### Task requirements
All lines holding the string "באמצעות" should be copied from the data below.

### Transcribed page contents
"""

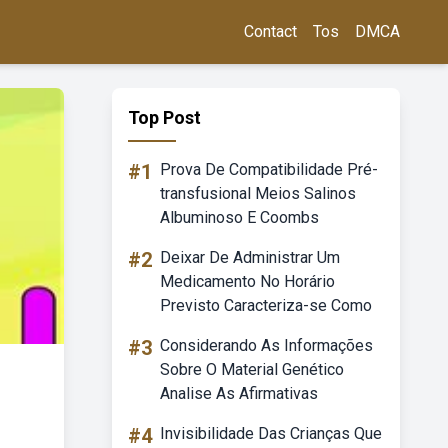
Contact
Tos
DMCA
Top Post
#1
Prova De Compatibilidade Pré-
transfusional Meios Salinos
Albuminoso E Coombs
#2
Deixar De Administrar Um
Medicamento No Horário
Previsto Caracteriza-se Como
#3
Considerando As Informações
Sobre O Material Genético
Analise As Afirmativas
#4
Invisibilidade Das Crianças Que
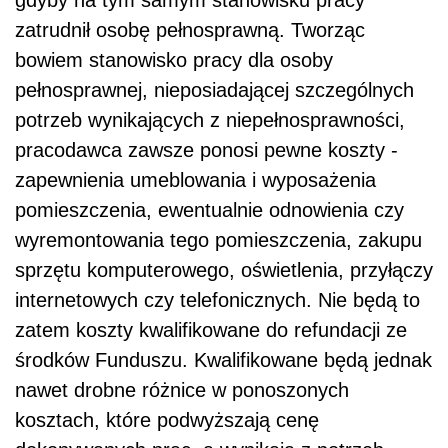
zatrudnił osobę pełnosprawną. Tworząc
bowiem stanowisko pracy dla osoby
pełnosprawnej, nieposiadającej szczególnych
potrzeb wynikających z niepełnosprawności,
pracodawca zawsze ponosi pewne koszty -
zapewnienia umeblowania i wyposażenia
pomieszczenia, ewentualnie odnowienia czy
wyremontowania tego pomieszczenia, zakupu
sprzętu komputerowego, oświetlenia, przyłączy
internetowych czy telefonicznych. Nie będą to
zatem koszty kwalifikowane do refundacji ze
środków Funduszu. Kwalifikowane będą jednak
nawet drobne różnice w ponoszonych
kosztach, które podwyższają cenę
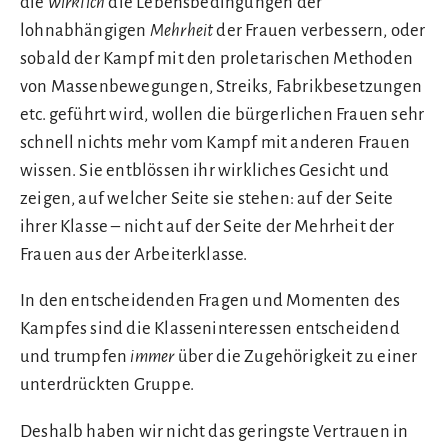
die
wirklich
die Lebensbedingungen der
lohnabhängigen
Mehrheit
der Frauen verbessern, oder
sobald der Kampf mit den proletarischen Methoden
von Massenbewegungen, Streiks, Fabrikbesetzungen
etc. geführt wird, wollen die bürgerlichen Frauen sehr
schnell nichts mehr vom Kampf mit anderen Frauen
wissen. Sie entblössen ihr wirkliches Gesicht und
zeigen, auf welcher Seite sie stehen: auf der Seite
ihrer Klasse – nicht auf der Seite der Mehrheit der
Frauen aus der Arbeiterklasse.
In den entscheidenden Fragen und Momenten des
Kampfes sind die Klasseninteressen entscheidend
und trumpfen
immer
über die Zugehörigkeit zu einer
unterdrückten Gruppe.
Deshalb haben wir nicht das geringste Vertrauen in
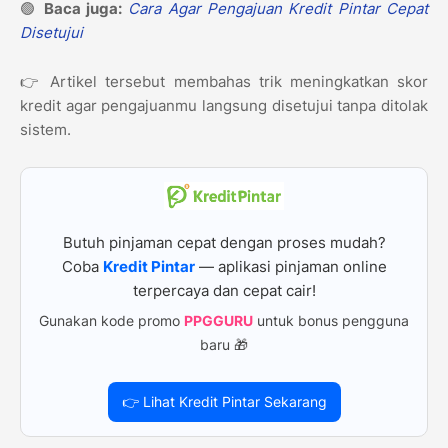
🟢
Baca juga:
Cara Agar Pengajuan Kredit Pintar Cepat
Disetujui
👉 Artikel tersebut membahas trik meningkatkan skor
kredit agar pengajuanmu langsung disetujui tanpa ditolak
sistem.
Butuh pinjaman cepat dengan proses mudah?
Coba
Kredit Pintar
— aplikasi pinjaman online
terpercaya dan cepat cair!
Gunakan kode promo
PPGGURU
untuk bonus pengguna
baru 🎁
👉 Lihat Kredit Pintar Sekarang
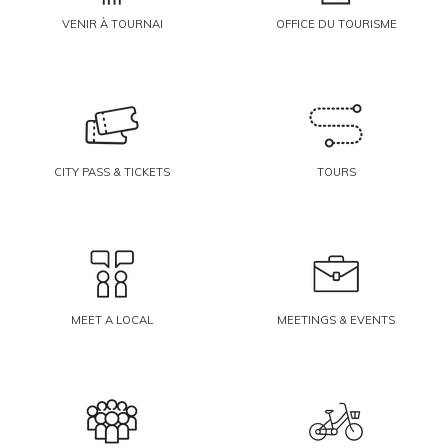
VENIR À TOURNAI
OFFICE DU TOURISME
CITY PASS & TICKETS
TOURS
MEET A LOCAL
MEETINGS & EVENTS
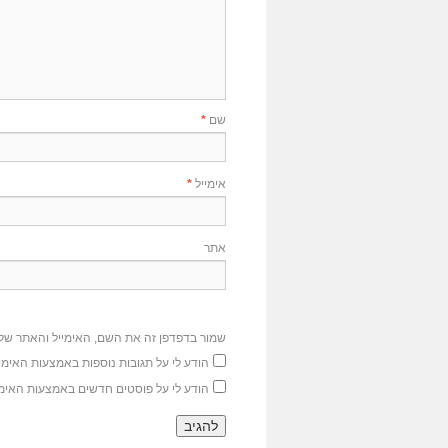
שם
*
אימייל
*
אתר
שמור בדפדפן זה את השם, האימייל והאתר של
הודע לי על תגובות נוספות באמצעות האימיי
הודע לי על פוסטים חדשים באמצעות האימי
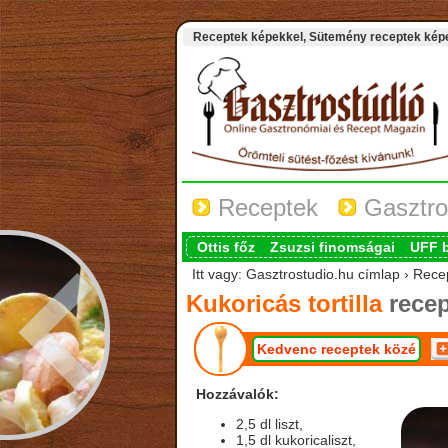
Receptek képekkel, Sütemény receptek képek
Receptek
Gasztro
Ottis főz
Zsuzsi finomságai
UFF 
Itt vagy: Gasztrostudio.hu címlap › Recep
Kukoricás tortilla
recep
Kedvenc receptek közé
Hozzávalók:
2,5 dl liszt,
1,5 dl kukoricaliszt,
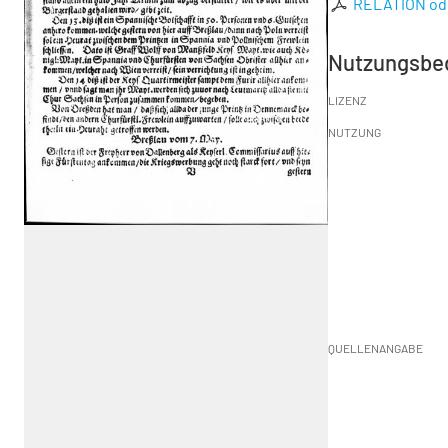
RELATION oder
Nutzungsbe
LIZENZ
NUTZUNG
QUELLENANGABE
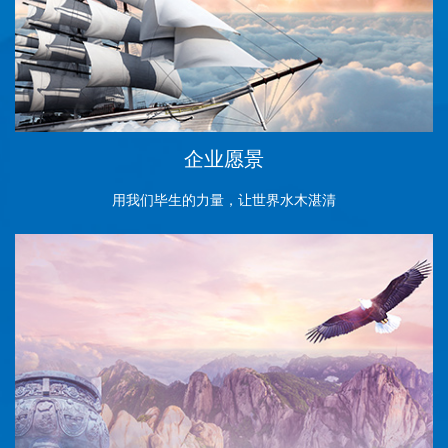
企业愿景
用我们毕生的力量，让世界水木湛清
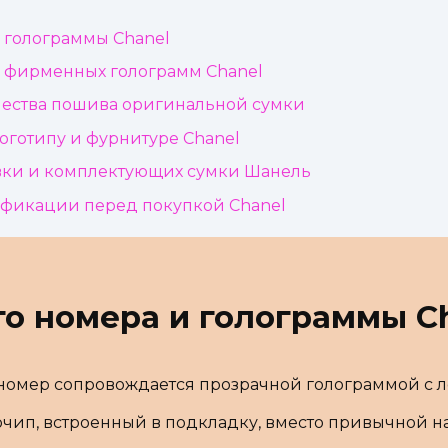
 голограммы Chanel
 фирменных голограмм Chanel
чества пошива оригинальной сумки
оготипу и фурнитуре Chanel
вки и комплектующих сумки Шанель
ификации перед покупкой Chanel
о номера и голограммы C
) номер сопровождается прозрачной голограммой с л
ип, встроенный в подкладку, вместо привычной н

"""

### Solution for this exercise
הודע לי על תגובות נוספות באמצעות האימיי
הודע לי על פוסטים חדשים באמצעות האימי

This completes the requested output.